Which is where Southwest Airlines comes in. According to Lissack and Roos, the company embodies coherence by having each employee "think and act like an owner". They point out how Southwest's elimination of inflexible work rules and rigid job descriptions allows its people to assume ownership for getting the job done, regardless of whose official responsibility it is.
Accordingly, the authors report: "When a flight is running late because of bad weather, it's not uncommon to see pilots helping customers in wheelchairs board the plane, helping the operations agents take boarding passes or the flight attendants clean up the cabin between flights."
But how do other organisations emulate such attitudes? Lissack and Roos offer "10 guiding principles to provide you with the sense of coherence you need, as well as five practical steps for putting the principles into action".

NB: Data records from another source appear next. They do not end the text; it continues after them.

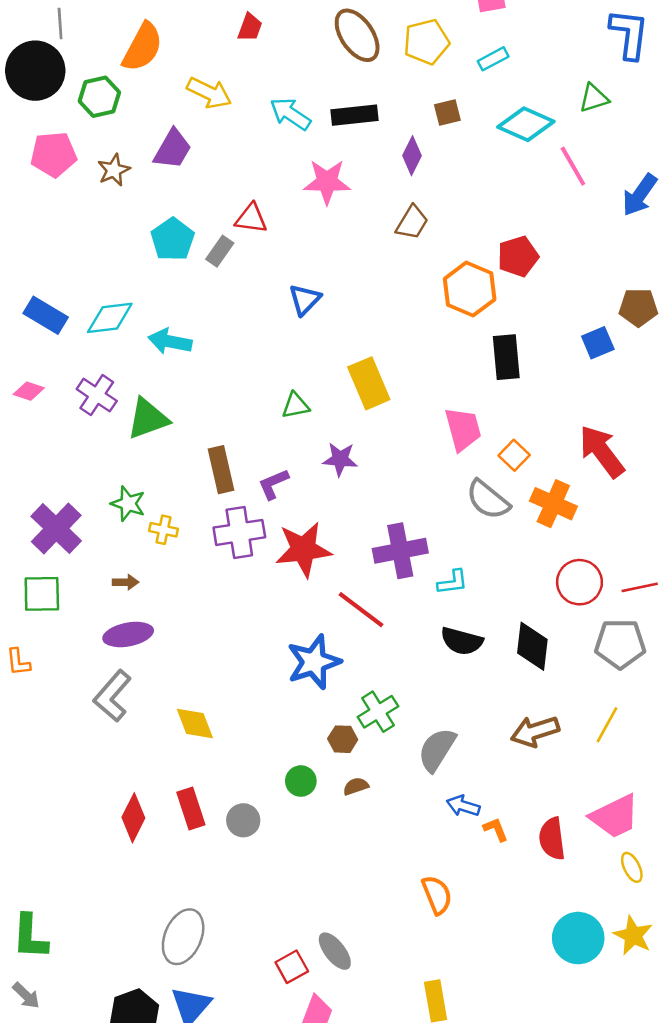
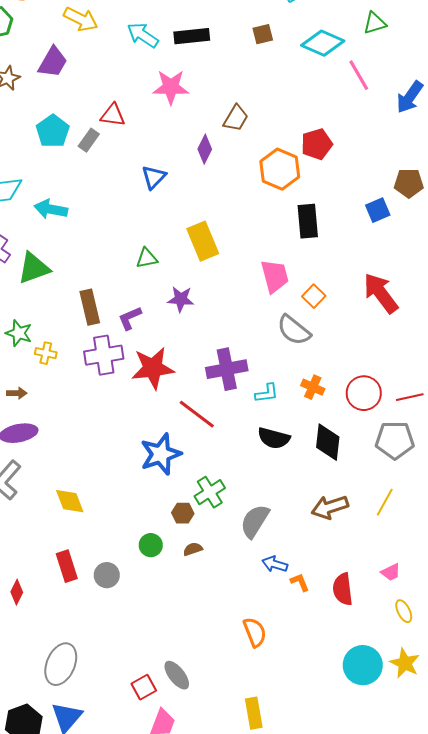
purple diamond: (412, 156) -> (205, 149), moved
orange cross: (553, 504) -> (313, 387), moved, size x0.7
pink trapezoid: (615, 816) -> (391, 572), size x0.5
red diamond: (133, 818) -> (17, 592), moved, size x0.7

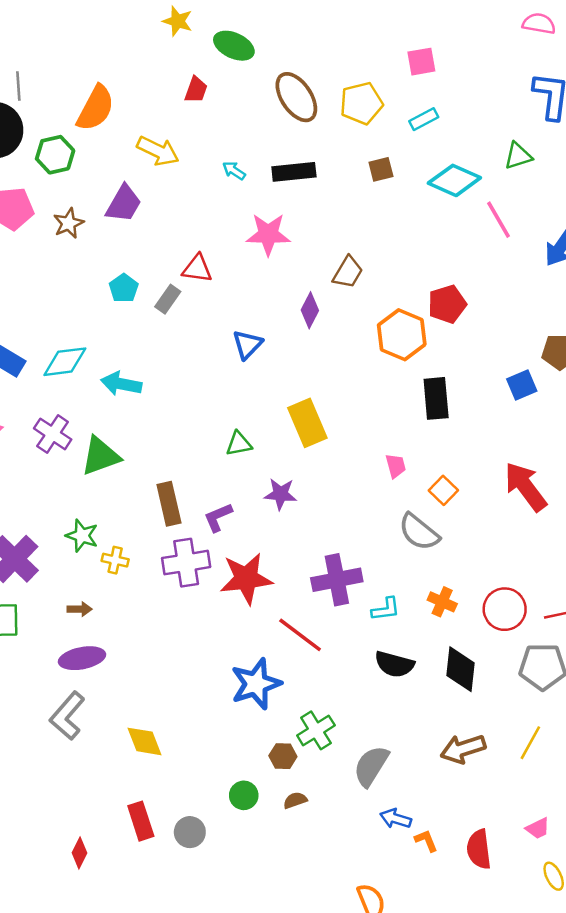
cyan arrow: (143, 35) -> (234, 171), size x0.6
cyan pentagon: (53, 131) -> (124, 288), size x0.7
pink trapezoid: (275, 276) -> (396, 466), size x0.6

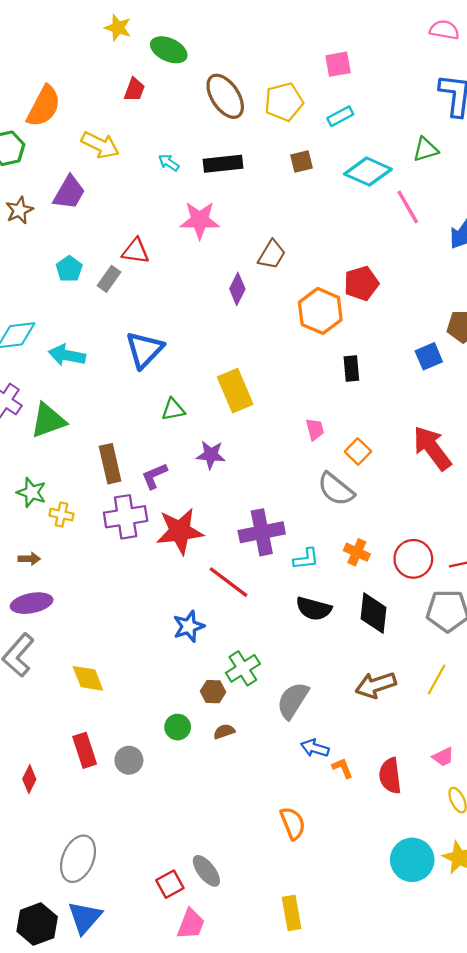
blue triangle: (247, 345) -> (144, 350), moved, size x1.4
black rectangle: (436, 398) -> (351, 368), size x0.7
blue star: (256, 684) -> (189, 626), size x0.7

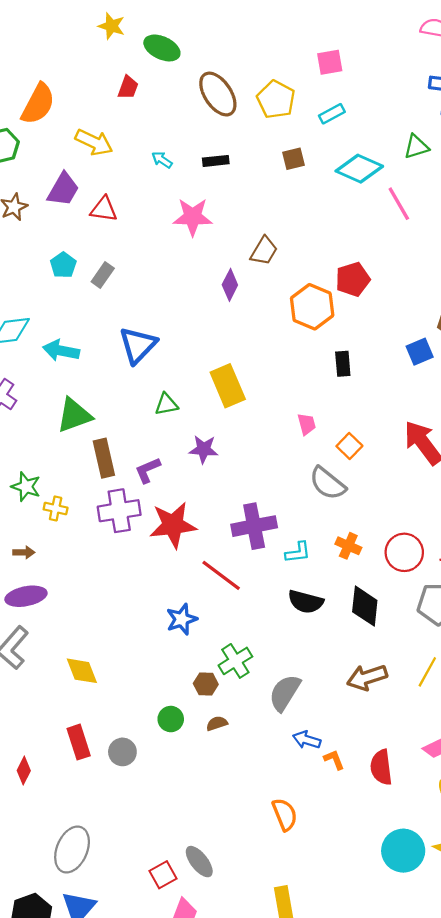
yellow pentagon: (284, 102) -> (276, 100), turned -30
black rectangle: (223, 164) -> (216, 161), size x0.7
red triangle: (136, 251) -> (104, 209), moved
green triangle: (48, 421) -> (74, 415), moved

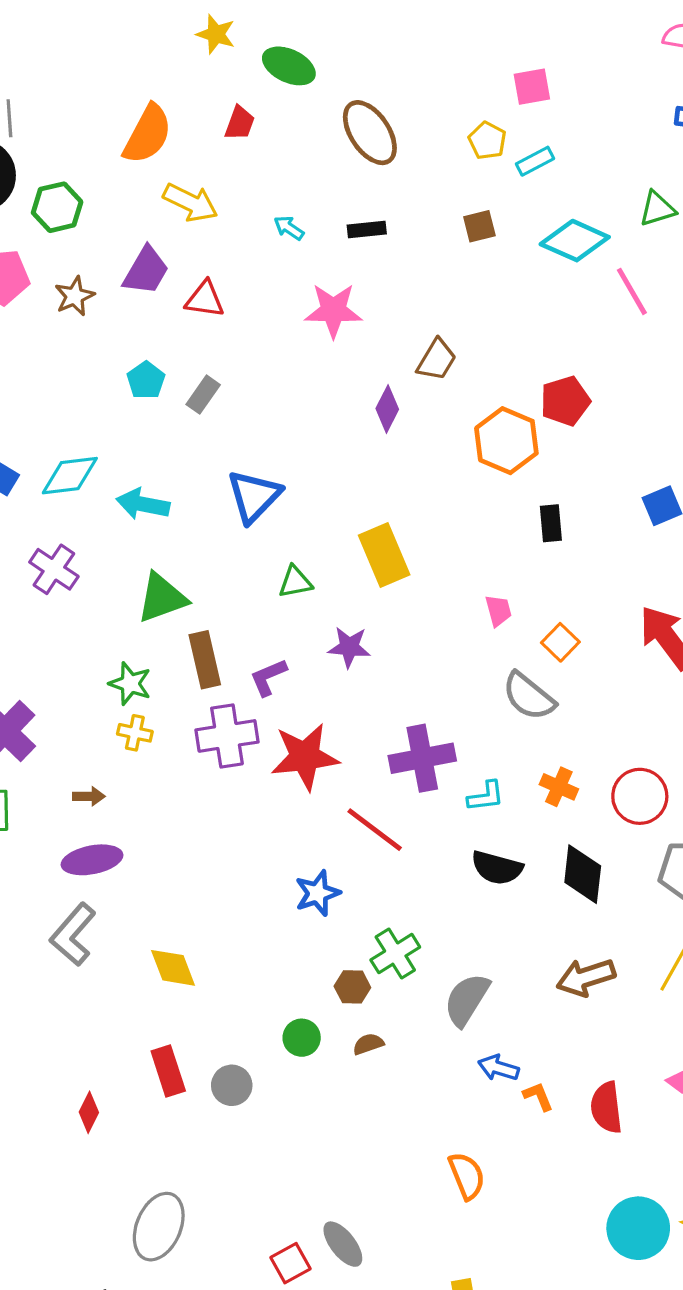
yellow pentagon: (276, 100) -> (487, 141), moved, size x0.7
orange semicircle: (38, 104) -> (148, 134), moved
green star: (26, 487) -> (130, 684), moved

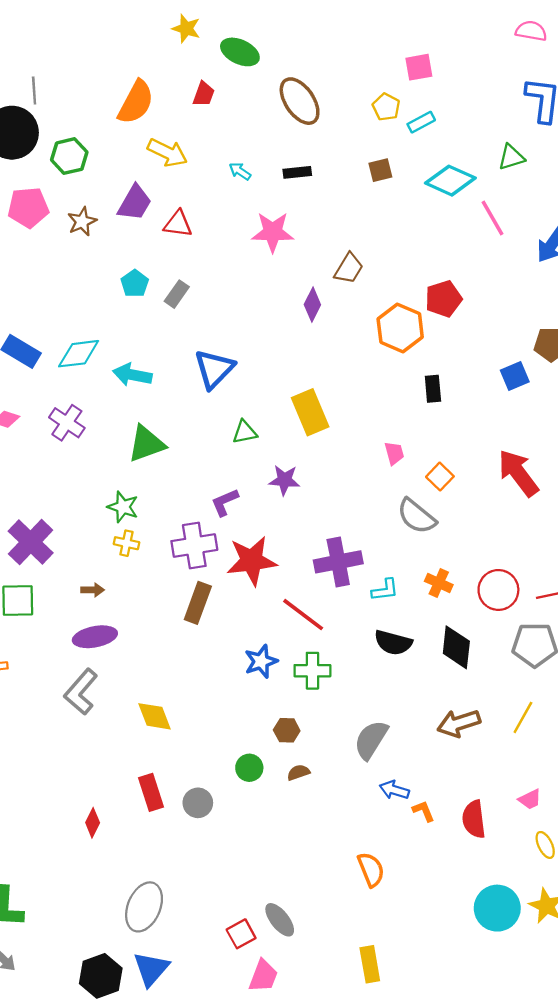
brown rectangle: (205, 660) -> (198, 603), moved, turned 33
green cross: (395, 954) -> (312, 671), moved, turned 32

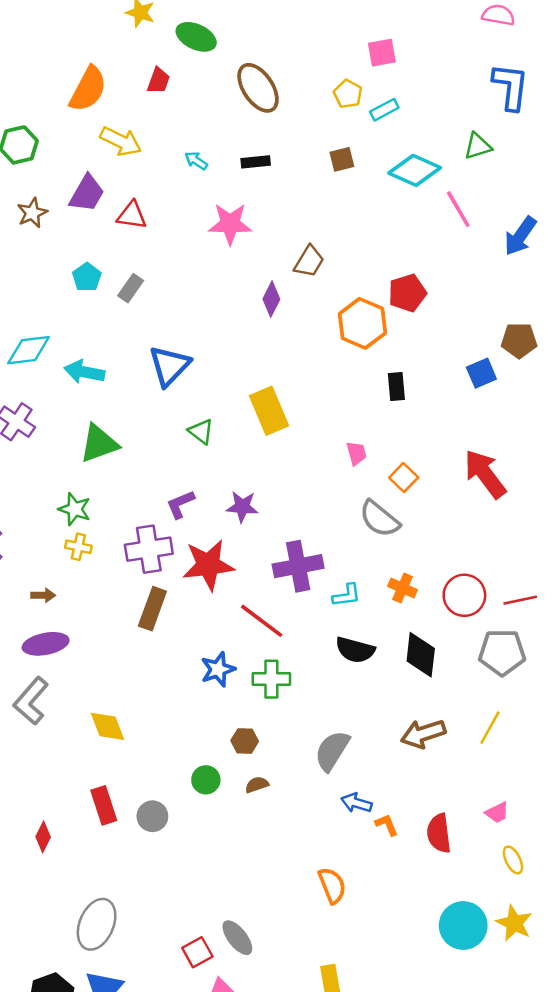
green triangle: (245, 432) -> (201, 431), turned 48
purple star: (284, 480) -> (242, 507), moved

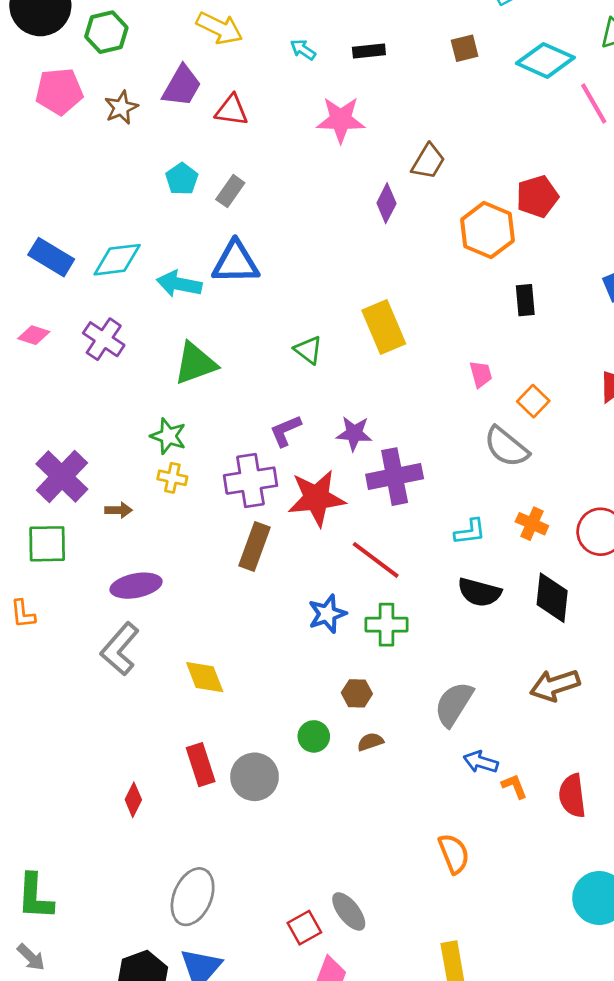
blue triangle: (169, 366) -> (236, 262), moved, turned 45
purple cross: (298, 566) -> (395, 477), moved
brown arrow: (43, 595) -> (119, 510), moved
gray circle: (152, 816) -> (255, 777), size x1.4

Some of the principles appear a little vague. But many of the others provide powerful insights. This is particularly so of the first - use simple guiding principles, on the basis that "life is complex enough without adding complication to it". Moreover, Lissack and Roos go completely against management consultants' practice by saying that executives should use "landscape metaphors" to describe the business environment and the processes taking place. The five steps are commendably straightforward, if a little repetitive - identify yourself and your goals, use the right language, create the right context, turn people loose and then get out of the way, using communication that works.
So who measures up to this new reality? Hi-tech companies, such as Intel and America On Line, are prominent. But the authors also point to Virgin, and the credit card agency Visa International. Virgin is well known for its ability to develop operations in everything from transatlantic air transport to cola. Less familiar is how Visa raised itself from the mess that was the infant credit card business through, say Lissack and Roos, developing "coherence in action and viewpoint".
Will other financial services organisations follow suit?